This article about the recent HNLR Annual Symposium, sponsored by the Harvard Negotiation & Mediation Clinical Program, was published in Harvard Law Today, written by Victoriya Levina and Basil Williams
Sydnee Robinson, a 2L at Harvard Law School and chair of the 2019 Harvard Negotiation Law Review symposium, and Shannon Schmidt, a Harvard Divinity School student, first came together to discuss their shared interest in restorative justice in summer of 2018. They were drawn to the topic because of the ways in which it represents a paradigm shift in how to view and respond to harmful behavior. An evolving concept and growing field of practices, restorative justice focuses on responding to harm through facilitated dialogue. By the fall, Robinson and Schmidt had teamed up to help organize HNLR’s three-day event.
The 2019 Harvard Negotiation Law Review (HNLR) symposium, “Redressing Harm Through Restorative Justice,” held February 5-7 at Harvard Law School, brought together students, faculty, staff, ADR practitioners, attorneys, and members of the greater Boston community to explore various applications of restorative justice within the criminal justice system in the United States and in post-conflict systems around the world. The symposium, which focused on the challenges of addressing power imbalances and trauma through implementation of restorative practices within communities, featured remarks, panel discussions, an interactive workshop, and a film screening.
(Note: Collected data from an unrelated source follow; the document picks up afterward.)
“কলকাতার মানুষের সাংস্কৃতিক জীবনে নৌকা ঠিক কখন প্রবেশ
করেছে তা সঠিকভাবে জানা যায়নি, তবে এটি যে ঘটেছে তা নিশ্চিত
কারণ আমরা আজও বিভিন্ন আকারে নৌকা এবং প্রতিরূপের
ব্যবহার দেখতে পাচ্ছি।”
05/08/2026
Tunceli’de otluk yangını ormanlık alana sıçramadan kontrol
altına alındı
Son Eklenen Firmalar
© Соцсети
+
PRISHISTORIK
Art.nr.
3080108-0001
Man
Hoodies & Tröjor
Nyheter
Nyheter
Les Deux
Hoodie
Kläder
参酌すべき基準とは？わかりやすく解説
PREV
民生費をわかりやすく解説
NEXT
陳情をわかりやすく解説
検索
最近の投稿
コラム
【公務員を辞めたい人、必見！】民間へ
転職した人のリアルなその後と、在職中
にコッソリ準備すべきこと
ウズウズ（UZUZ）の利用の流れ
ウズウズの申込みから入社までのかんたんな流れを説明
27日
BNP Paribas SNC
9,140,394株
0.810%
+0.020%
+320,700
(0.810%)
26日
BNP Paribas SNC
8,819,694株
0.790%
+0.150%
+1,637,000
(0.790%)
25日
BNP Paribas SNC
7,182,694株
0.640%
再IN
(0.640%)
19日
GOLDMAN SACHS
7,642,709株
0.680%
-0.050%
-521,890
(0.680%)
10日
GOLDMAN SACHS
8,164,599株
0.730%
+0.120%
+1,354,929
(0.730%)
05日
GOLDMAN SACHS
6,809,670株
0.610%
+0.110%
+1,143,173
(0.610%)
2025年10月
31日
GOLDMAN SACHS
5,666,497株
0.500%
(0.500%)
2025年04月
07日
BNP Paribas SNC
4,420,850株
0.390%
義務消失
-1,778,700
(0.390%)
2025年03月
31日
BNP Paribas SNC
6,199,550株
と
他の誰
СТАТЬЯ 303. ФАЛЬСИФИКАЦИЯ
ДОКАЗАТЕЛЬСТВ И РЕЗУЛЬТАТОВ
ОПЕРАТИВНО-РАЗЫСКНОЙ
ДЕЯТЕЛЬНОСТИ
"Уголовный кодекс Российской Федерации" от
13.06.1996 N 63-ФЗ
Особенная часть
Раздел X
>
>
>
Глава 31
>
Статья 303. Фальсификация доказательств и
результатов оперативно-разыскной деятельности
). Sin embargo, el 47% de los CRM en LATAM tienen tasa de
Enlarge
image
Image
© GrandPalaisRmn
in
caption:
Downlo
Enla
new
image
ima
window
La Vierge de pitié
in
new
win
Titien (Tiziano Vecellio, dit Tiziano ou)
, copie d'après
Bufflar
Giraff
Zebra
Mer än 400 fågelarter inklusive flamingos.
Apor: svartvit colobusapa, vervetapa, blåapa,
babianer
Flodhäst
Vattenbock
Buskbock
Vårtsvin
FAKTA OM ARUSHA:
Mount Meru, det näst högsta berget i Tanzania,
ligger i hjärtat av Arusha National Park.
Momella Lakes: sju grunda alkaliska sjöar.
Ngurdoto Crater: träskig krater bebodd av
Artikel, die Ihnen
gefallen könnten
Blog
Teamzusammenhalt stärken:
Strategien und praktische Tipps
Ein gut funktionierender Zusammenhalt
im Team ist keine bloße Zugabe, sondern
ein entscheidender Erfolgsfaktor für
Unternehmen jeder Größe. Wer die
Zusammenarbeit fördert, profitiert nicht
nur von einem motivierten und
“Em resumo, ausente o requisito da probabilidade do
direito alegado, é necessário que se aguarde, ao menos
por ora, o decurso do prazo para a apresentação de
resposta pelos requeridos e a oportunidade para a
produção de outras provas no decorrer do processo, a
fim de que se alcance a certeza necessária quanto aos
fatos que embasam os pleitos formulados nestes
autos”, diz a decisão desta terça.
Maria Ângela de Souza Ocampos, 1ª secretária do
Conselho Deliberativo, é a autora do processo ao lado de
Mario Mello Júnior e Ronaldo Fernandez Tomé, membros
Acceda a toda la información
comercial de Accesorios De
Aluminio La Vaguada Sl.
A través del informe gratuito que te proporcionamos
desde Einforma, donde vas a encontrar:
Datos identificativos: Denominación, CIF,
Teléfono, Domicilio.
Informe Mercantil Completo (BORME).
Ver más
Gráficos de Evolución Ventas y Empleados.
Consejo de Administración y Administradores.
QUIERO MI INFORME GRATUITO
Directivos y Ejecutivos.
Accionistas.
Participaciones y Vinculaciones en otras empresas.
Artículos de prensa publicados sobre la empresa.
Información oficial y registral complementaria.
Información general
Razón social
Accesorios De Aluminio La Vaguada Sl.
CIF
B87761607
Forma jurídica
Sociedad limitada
As a journal, the Harvard Negotiation Law Review (HNLR) has long been interested in exploring creative methods of addressing harm, particularly those that go beyond punitive justice and attempt to restore relationships and communities. In 2015, HNLR hosted a symposium on the theory and practice of restorative justice.
“The HNLR Symposium felt like a special opportunity to bridge the gap between experts and community members,” said Schmidt. “While our speakers taught us about the powerful work they are doing in fields related to restorative justice, members of the audience actively engaged in these topics on the level of their own experiences in their own communities.”